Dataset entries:
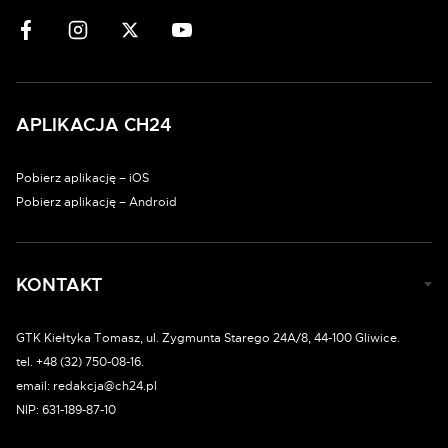
APLIKACJA CH24
Pobierz aplikację – iOS
Pobierz aplikację – Android
KONTAKT
GTK Kiełtyka Tomasz, ul. Zygmunta Starego 24A/8, 44-100 Gliwice.
tel. +48 (32) 750-08-16.
email: redakcja@ch24.pl
NIP: 631-189-87-10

TASK GOAL –
Retype exactly the lines from the one containing "tel. +48 (32) 750-08-16." through the end of the data. Add nothing.

COMPLETED TASK –
tel. +48 (32) 750-08-16.
email: redakcja@ch24.pl
NIP: 631-189-87-10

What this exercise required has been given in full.